Il piacere che ne trasse Maira fu tale che dovette interrompere il bacio per poter gemere di piacere.
"Dimmi se sei stato sincero, Paolo!" - disse con la voce rotta dal piacere - "Dimmi che non l'hai fatto solo per scoparmi!"
"Ti desidero da sempre, prof." - rispose Paolo affondando nuovamente il suo sesso dentro di lei - "...ti amo!"

Quelle parole portarono la resa incompleta di Maira che, portate le gambe dietro alla schiena del ragazzo e lo abbracciò cercando la sua bocca per un nuovo appassionato bacio.
Dalla mente di Maira era improvvisamente sparita la famiglia, i figli, la professionalità, la dignità.
Tutto aveva ceduto posto all'imagine di Paolo che la possedeva. La fantasia era diventata realtà e Paolo era lì,
tra le sue gambe, che la scopava con ritmo crescente.

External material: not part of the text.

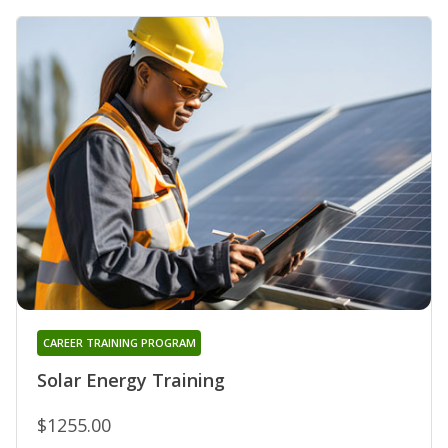
CAREER TRAINING PROGRAM
Solar Energy Training
$1255.00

Le mani del ragazzo erano nel frattemo corse a sbottonare la sua camicetta e a cercare i suoi seni.
Sentire i capezzoli duri eccitò ulteriormente Paolo che cominciò a darle colpi sempre più vigorosi e profondi: Maira era finalmente sua, in balia delle sue mani, del suo corpo, del suo sesso.
Il tavolo sotto di loro cominciò a traballare scricchiolando al ritmo del loro focoso amplesso.
La lampada da tavolo volò giù sul pavimento spaccandosi in mille pezzi, lasciando i due completamente al buio.

Presa dalla foga e dalla passione Maira staccò la bocca dal ragazzo per incitarlo a scoparla con più passione.
Iniziò ad insultarlo: "Figlio di puttana maledetto...le tue dannate parole mi hanno infiammato la fica...stamattina mi sono dovuta masturbare come una matta...
...dammi il tuo cazzo...spaccami...maledettissimo porco..."
Man mano che si avvicinava all'orgasmo le parole di Maira cominciarono diventare sempre più sconclusionate e prive di senso.
Qualche istante prima dell'orgasmo le parole di Maira vennero sostituite da gemiti soffocati.

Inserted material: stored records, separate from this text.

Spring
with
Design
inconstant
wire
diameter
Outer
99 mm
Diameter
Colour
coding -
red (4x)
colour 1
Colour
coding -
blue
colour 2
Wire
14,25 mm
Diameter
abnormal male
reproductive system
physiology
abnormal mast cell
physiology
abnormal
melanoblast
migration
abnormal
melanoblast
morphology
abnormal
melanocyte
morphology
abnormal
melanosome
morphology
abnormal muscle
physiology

Avvenne tutto in pochi istanti: mentre i muscoli interni della vagina di Maira cominciavano a contrarsi ritmicamente, Paolo venne
travolto da una devastante ondata di piacere. Liberò dentro di lei potenti schizzi del suo seme, gemendo con forza.
Maira, sentendosi invasa da quel piacevole tepore, si sentì libera di godere senza alcun freno. Ebbe la sensazione di volare, di venir lanciata verso l'alto a gran velocità.
La sua mente, sgombra di qualsiasi altro pensiero, immaginava di fluttuare in un meraviglioso cielo stellato.
Qualche istante dopo si sentì precipitare rovinosamente verso il basso. Si ritrovò con la schiena adesa al tavolo e gli stessi dolori che
avrebbe provato dopo uno schianto. Ansimava pesantemente con gli occhi chiusi, incapace di muovere un solo muscolo.
Dal suo sesso colavano lentamente gocce di sperma che mescolate ai rivoli dei suoi umori gocciolavano giù dal tavolo per finire su alcuni fogli di carta sparsi sul pavimento.

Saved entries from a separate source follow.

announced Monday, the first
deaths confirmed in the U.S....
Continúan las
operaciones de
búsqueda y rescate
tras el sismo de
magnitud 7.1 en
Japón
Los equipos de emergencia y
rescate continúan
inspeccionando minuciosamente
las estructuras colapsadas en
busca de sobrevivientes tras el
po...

Anche Paolo dopo essere venuto si era sentito mancare le gambe. Era scivolato lentamente giù fin quando il suo sedere aveva trovato il pavimento.
Aveva infine adagiato la sua schiena a terra. Con gli occhi chiusi e il volto soddisfatto stava riprendendo fiato ansimando con forza.

Attorno a loro la devastazione: una sedia rovesciata, numerosi fogli sparsi a terra sporchi di sperma, frammenti di vetro in tutti gli angoli della stanza.